Several Murwillumbah businesses told the Tweed Daily News they'd lost thousands of dollars when scammers used stolen cards to buy goods at their stores.
Crime prevention officer Senior Constable Andrew Eppelstun said it appeared the offenders were swiping stolen cards but then presenting legitimate cards when it came time to sign.
“At the point of sale, it is apparent our local offender either enters a legitimate card into the manual card swipe facility, then cancels and re-enters a fraudulent card, or simply does a sleight of hand and swipes the stolen card and then presents a legitimate one for signing purposes,” Snr Const Eppelstun said.
“On this basis we urge retailers to bear in mind that persons may use a stolen card from time to time.”
He urged business owners to be alert for the customer who acts in an unusual way or makes unusual requests in an attempt to fluster staff.

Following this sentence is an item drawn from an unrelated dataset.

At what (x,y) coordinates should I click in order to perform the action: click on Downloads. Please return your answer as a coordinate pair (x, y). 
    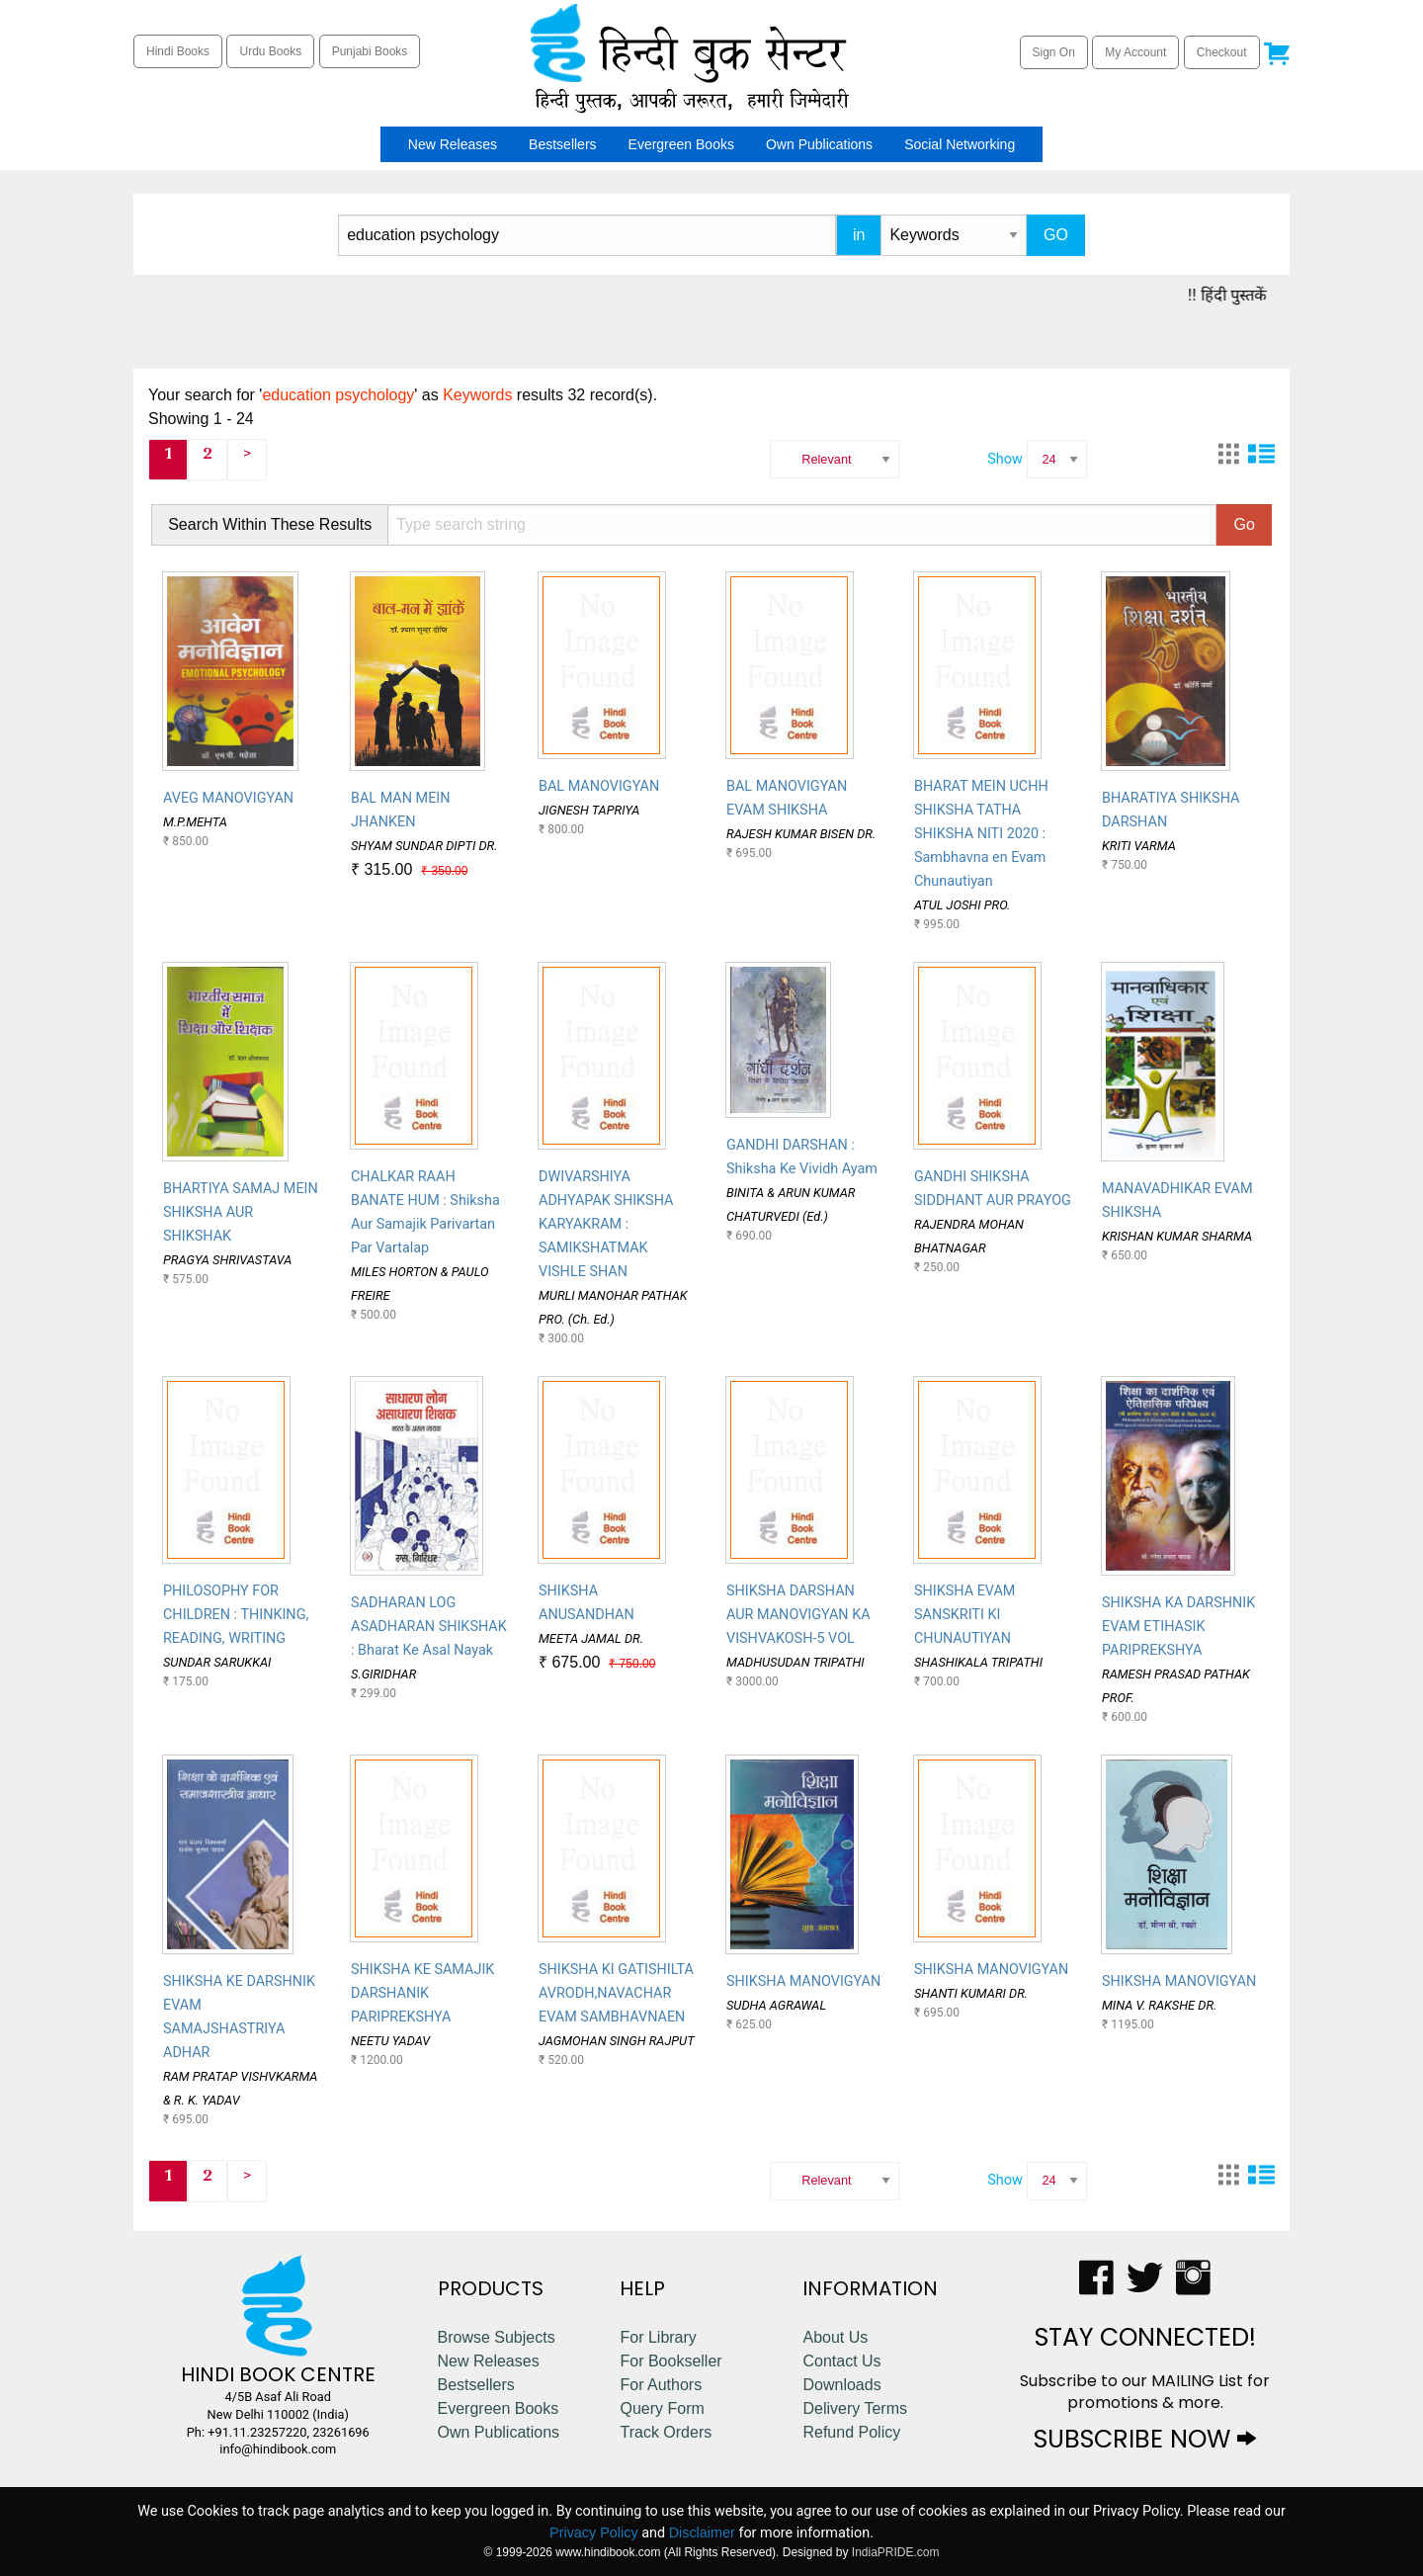
    Looking at the image, I should click on (841, 2384).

“When you get the card, look at the front expiry date, name and gender to ensure it matches the customer,” he said.
“When checking the signature, is the card signed? Does the customer's signature match? Has the signature panel been altered?
“Ensure that the card swiped is the card presented for the signature comparison.
“Request the customer re-signs to compare with the card signature and when using an electronic terminal and check and compare the card details against the receipts.”
Snr Const Eppelstun said that if the customer details don't match, shopkeepers should retain the card and contact police.
Customers should use a pin instead of signing for credit card transactions, he said.
“Consider using a pin number for all your cards.
“Check your account activity on a regular basis and report any suspicious transactions immediately to your financial institution.
“Consider endorsing your card 'Must present photo ID' and be wary of any premises that takes your card away from you (where it cannot be seen).”